-- TASK --
Each line of the data below goes into the copy exactly; pictures do not.

Saved data entries
Segment Open

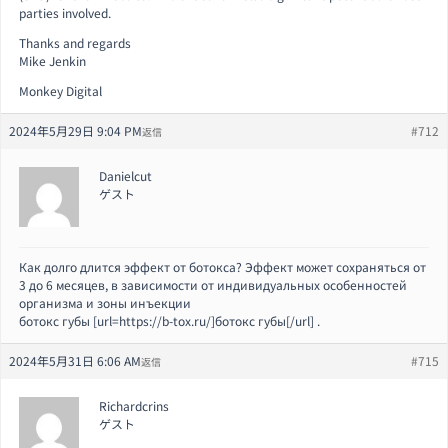
parties involved.
Thanks and regards
Mike Jenkin
Monkey Digital
2024年5月29日 9:04 PM
#712
返信
Danielcut
ゲスト
Как долго длится эффект от ботокса? Эффект может сохраняться от
3 до 6 месяцев, в зависимости от индивидуальных особенностей
организма и зоны инъекции
ботокс губы [url=https://b-tox.ru/]ботокс губы[/url] .
2024年5月31日 6:06 AM
#715
返信
Richardcrins
ゲスト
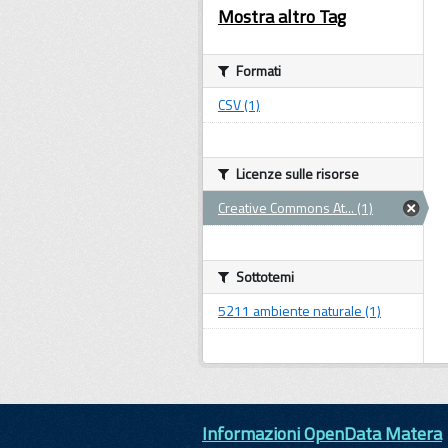
Mostra altro Tag
Formati
CSV (1)
Licenze sulle risorse
Creative Commons At... (1)
Sottotemi
5211 ambiente naturale (1)
Informazioni OpenData Matera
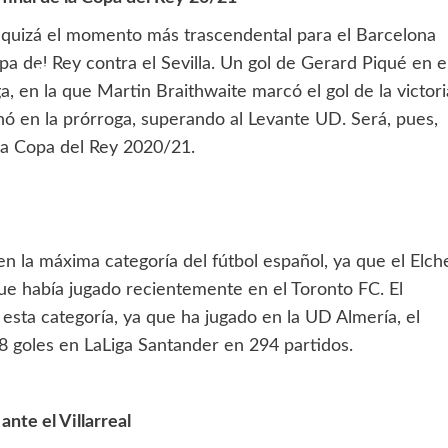
, quizá el momento más trascendental para el Barcelona
pa del Rey contra el Sevilla. Un gol de Gerard Piqué en e
a, en la que Martin Braithwaite marcó el gol de la victori
ganó en la prórroga, superando al Levante UD. Será, pues,
 la Copa del Rey 2020/21.
n la máxima categoría del fútbol español, ya que el Elch
 que había jugado recientemente en el Toronto FC. El
sta categoría, ya que ha jugado en la UD Almería, el
8 goles en LaLiga Santander en 294 partidos.
nte el Villarreal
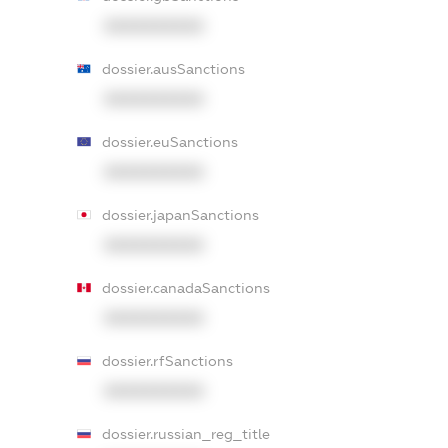
XXXXXXXXXX
dossier.ausSanctions
XXXXXXXXXX
dossier.euSanctions
XXXXXXXXXX
dossier.japanSanctions
XXXXXXXXXX
dossier.canadaSanctions
XXXXXXXXXX
dossier.rfSanctions
XXXXXXXXXX
dossier.russian_reg_title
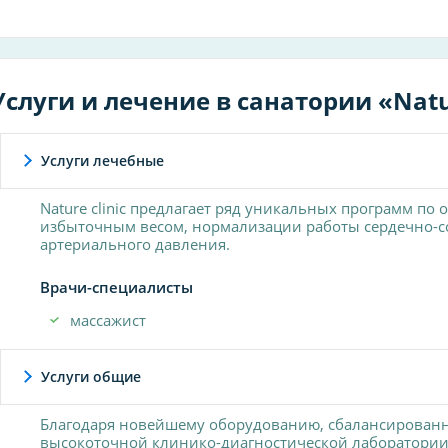
Услуги и лечение в санатории «Natur
Услуги лечебные
Nature clinic предлагает ряд уникальных программ по
избыточным весом, нормализации работы сердечно-с
артериального давления.
Врачи-специалисты
массажист
Услуги общие
Благодаря новейшему оборудованию, сбалансированн
высокоточной клинико-диагностической лаборатории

Segment Closed

-- OUTPUT OF THE TASK --
parties involved.
Thanks and regards
Mike Jenkin
Monkey Digital
2024年5月29日 9:04 PM
#712
返信
Danielcut
ゲスト
Как долго длится эффект от ботокса? Эффект может сохраняться от
3 до 6 месяцев, в зависимости от индивидуальных особенностей
организма и зоны инъекции
ботокс губы [url=https://b-tox.ru/]ботокс губы[/url] .
2024年5月31日 6:06 AM
#715
返信
Richardcrins
ゲスト
Mostra altro Tag
Formati
CSV (1)
Licenze sulle risorse
Creative Commons At... (1)
Sottotemi
5211 ambiente naturale (1)
Informazioni OpenData Matera
, quizá el momento más trascendental para el Barcelona
pa del Rey contra el Sevilla. Un gol de Gerard Piqué en e
a, en la que Martin Braithwaite marcó el gol de la victori
ganó en la prórroga, superando al Levante UD. Será, pues,
 la Copa del Rey 2020/21.
n la máxima categoría del fútbol español, ya que el Elch
 que había jugado recientemente en el Toronto FC. El
sta categoría, ya que ha jugado en la UD Almería, el
8 goles en LaLiga Santander en 294 partidos.
nte el Villarreal
XXXXXXXXXX
dossier.ausSanctions
XXXXXXXXXX
dossier.euSanctions
XXXXXXXXXX
dossier.japanSanctions
XXXXXXXXXX
dossier.canadaSanctions
XXXXXXXXXX
dossier.rfSanctions
XXXXXXXXXX
dossier.russian_reg_title
Услуги и лечение в санатории «Natur
Услуги лечебные
Nature clinic предлагает ряд уникальных программ по
избыточным весом, нормализации работы сердечно-с
артериального давления.
Врачи-специалисты
массажист
Услуги общие
Благодаря новейшему оборудованию, сбалансированн
высокоточной клинико-диагностической лаборатории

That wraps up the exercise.